For the word "Undangan", return each line of the data in which it occurs.

::: Provided entries :::

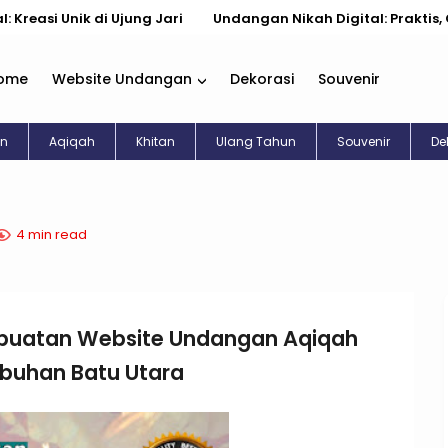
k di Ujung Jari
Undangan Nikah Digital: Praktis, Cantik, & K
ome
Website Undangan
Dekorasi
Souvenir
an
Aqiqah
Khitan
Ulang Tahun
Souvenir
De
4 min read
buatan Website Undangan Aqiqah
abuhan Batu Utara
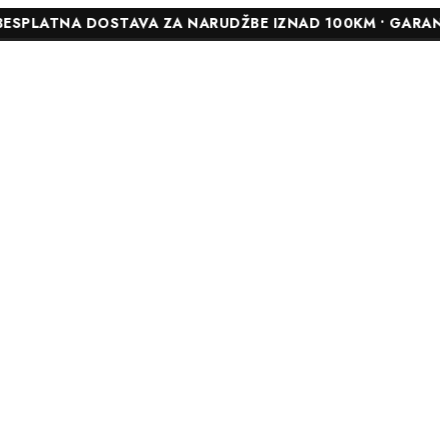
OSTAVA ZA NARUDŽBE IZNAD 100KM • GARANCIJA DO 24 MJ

:::
::: Provided entries :::

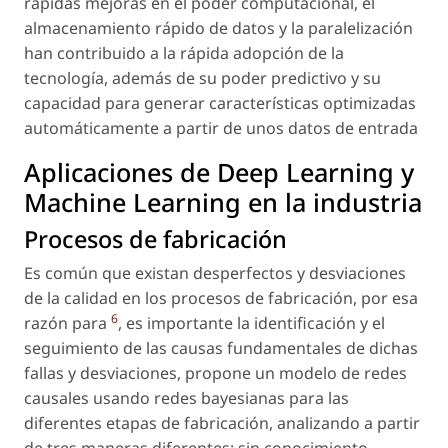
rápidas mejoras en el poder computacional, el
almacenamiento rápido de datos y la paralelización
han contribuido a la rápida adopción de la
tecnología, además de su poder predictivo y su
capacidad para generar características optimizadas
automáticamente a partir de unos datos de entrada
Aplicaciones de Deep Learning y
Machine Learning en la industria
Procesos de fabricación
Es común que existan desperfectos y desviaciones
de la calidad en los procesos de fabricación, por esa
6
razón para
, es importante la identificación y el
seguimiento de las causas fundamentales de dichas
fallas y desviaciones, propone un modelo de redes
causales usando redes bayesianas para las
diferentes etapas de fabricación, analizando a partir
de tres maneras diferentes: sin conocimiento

:::

» **Answer**
Undangan Nikah Digital: Praktis, Cantik, & K
Website Undangan
buatan Website Undangan Aqiqah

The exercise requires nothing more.